- TASK BRIEF
Set out exactly, line by line, the stretch of data below that begins at the line containing "অগ্নি প্রতিরোধের শ্রেণী A" and ends at the line containing "আমাদের সম্বন্ধে", with both ends kept.

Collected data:
BEGIN

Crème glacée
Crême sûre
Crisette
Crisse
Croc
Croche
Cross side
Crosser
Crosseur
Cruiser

END
BEGIN

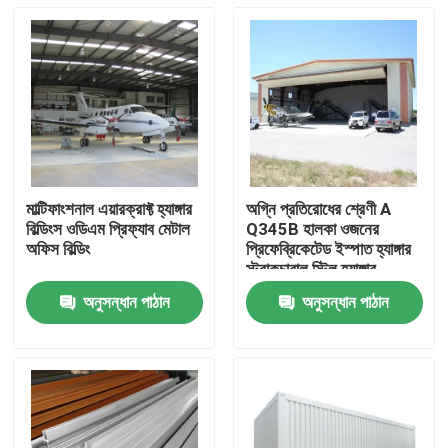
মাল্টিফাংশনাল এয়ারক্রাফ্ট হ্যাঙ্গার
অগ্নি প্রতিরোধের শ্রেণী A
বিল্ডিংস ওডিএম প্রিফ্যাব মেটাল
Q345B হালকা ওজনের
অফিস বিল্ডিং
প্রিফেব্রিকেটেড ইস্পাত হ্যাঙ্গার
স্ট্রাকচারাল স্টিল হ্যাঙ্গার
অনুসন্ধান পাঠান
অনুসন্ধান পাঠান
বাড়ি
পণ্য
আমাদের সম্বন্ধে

END

- ANSWER TO THE EXERCISE
অগ্নি প্রতিরোধের শ্রেণী A
বিল্ডিংস ওডিএম প্রিফ্যাব মেটাল
Q345B হালকা ওজনের
অফিস বিল্ডিং
প্রিফেব্রিকেটেড ইস্পাত হ্যাঙ্গার
স্ট্রাকচারাল স্টিল হ্যাঙ্গার
অনুসন্ধান পাঠান
অনুসন্ধান পাঠান
বাড়ি
পণ্য
আমাদের সম্বন্ধে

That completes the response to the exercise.